▶ _WORK TASK_
Filter the listing below, keeping only the lines with the word "просто".

# # # # #

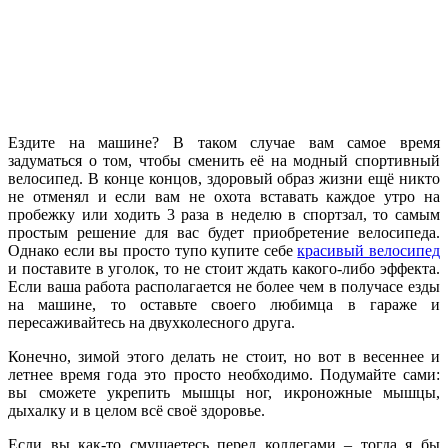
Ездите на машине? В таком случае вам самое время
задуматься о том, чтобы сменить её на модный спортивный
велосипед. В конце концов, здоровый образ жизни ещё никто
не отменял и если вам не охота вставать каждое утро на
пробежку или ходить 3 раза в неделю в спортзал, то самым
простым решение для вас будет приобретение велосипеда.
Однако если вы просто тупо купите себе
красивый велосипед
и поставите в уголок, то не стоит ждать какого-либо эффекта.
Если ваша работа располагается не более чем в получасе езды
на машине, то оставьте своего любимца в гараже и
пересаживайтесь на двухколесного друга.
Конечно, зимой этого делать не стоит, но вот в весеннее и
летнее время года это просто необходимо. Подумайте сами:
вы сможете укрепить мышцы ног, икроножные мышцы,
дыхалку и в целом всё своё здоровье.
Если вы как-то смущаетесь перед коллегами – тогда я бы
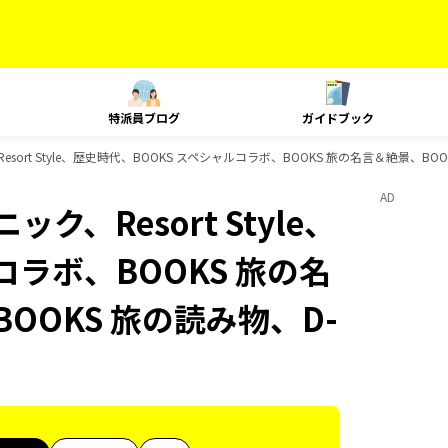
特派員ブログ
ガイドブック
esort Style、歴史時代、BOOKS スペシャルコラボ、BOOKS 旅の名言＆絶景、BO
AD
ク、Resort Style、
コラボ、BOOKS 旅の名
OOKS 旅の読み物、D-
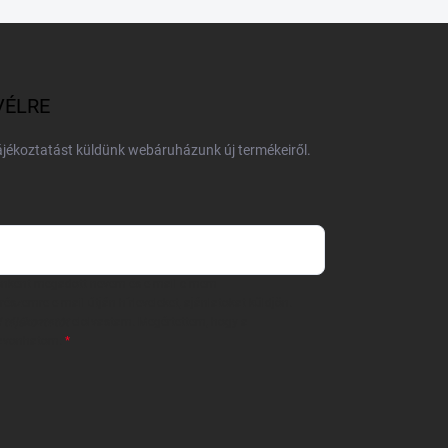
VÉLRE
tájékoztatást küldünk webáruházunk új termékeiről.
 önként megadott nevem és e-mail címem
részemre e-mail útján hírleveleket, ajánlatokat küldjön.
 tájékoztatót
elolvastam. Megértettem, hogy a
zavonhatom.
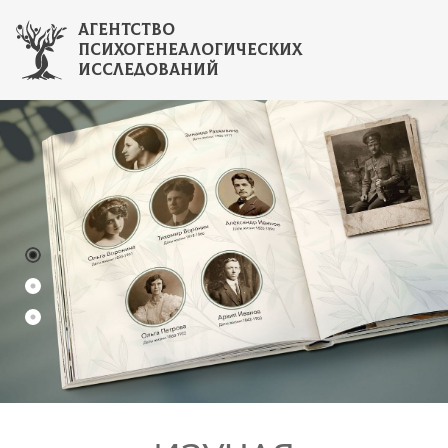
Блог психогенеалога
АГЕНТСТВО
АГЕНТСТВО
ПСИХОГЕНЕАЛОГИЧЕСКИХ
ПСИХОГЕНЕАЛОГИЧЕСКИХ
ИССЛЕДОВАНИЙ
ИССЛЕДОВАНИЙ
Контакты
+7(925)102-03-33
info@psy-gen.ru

# # # # #

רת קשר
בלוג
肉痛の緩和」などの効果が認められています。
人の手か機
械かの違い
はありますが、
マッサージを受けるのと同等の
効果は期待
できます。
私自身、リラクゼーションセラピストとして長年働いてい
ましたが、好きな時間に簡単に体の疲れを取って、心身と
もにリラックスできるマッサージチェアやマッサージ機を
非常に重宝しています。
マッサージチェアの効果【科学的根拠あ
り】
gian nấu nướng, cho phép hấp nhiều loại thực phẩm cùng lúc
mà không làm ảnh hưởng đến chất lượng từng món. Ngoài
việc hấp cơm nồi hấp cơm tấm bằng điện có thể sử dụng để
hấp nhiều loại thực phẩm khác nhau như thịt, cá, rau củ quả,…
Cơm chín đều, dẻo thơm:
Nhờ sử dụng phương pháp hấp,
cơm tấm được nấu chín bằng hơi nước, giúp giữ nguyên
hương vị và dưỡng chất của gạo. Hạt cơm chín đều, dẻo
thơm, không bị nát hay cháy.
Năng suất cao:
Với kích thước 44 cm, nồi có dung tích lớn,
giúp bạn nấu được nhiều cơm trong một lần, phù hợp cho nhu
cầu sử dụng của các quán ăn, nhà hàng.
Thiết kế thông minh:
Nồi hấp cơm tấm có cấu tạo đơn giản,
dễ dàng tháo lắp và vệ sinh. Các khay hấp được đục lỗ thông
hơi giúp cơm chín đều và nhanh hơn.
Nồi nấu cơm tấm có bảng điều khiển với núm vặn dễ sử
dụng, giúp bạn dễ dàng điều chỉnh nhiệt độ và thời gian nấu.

# # # # #

▶ _SOLUTION BELOW_
Однако если вы просто тупо купите себе
летнее время года это просто необходимо. Подумайте сами:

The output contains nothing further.